### Task details
Since the copy must match the original, write out each record word for word, skipping only the pictures.

== Segment start ==

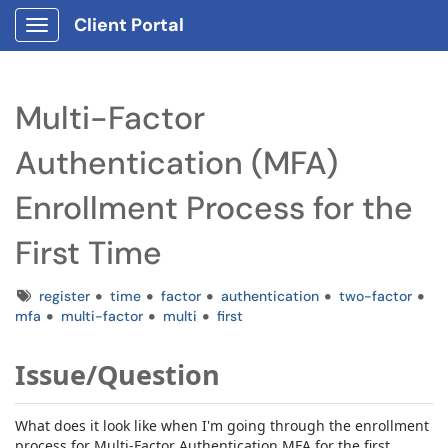
Client Portal
Show Applications Menu
Multi-Factor
Authentication (MFA)
Enrollment Process for the
First Time
Tags
register
time
factor
authentication
two-factor
mfa
multi-factor
multi
first
Issue/Question
What does it look like when I'm going through the enrollment
process for Multi-Factor Authentication MFA for the first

== Segment end ==

### Response to the exercise
Client Portal
Show Applications Menu
Multi-Factor
Authentication (MFA)
Enrollment Process for the
First Time
Tags
register
time
factor
authentication
two-factor
mfa
multi-factor
multi
first
Issue/Question
What does it look like when I'm going through the enrollment
process for Multi-Factor Authentication MFA for the first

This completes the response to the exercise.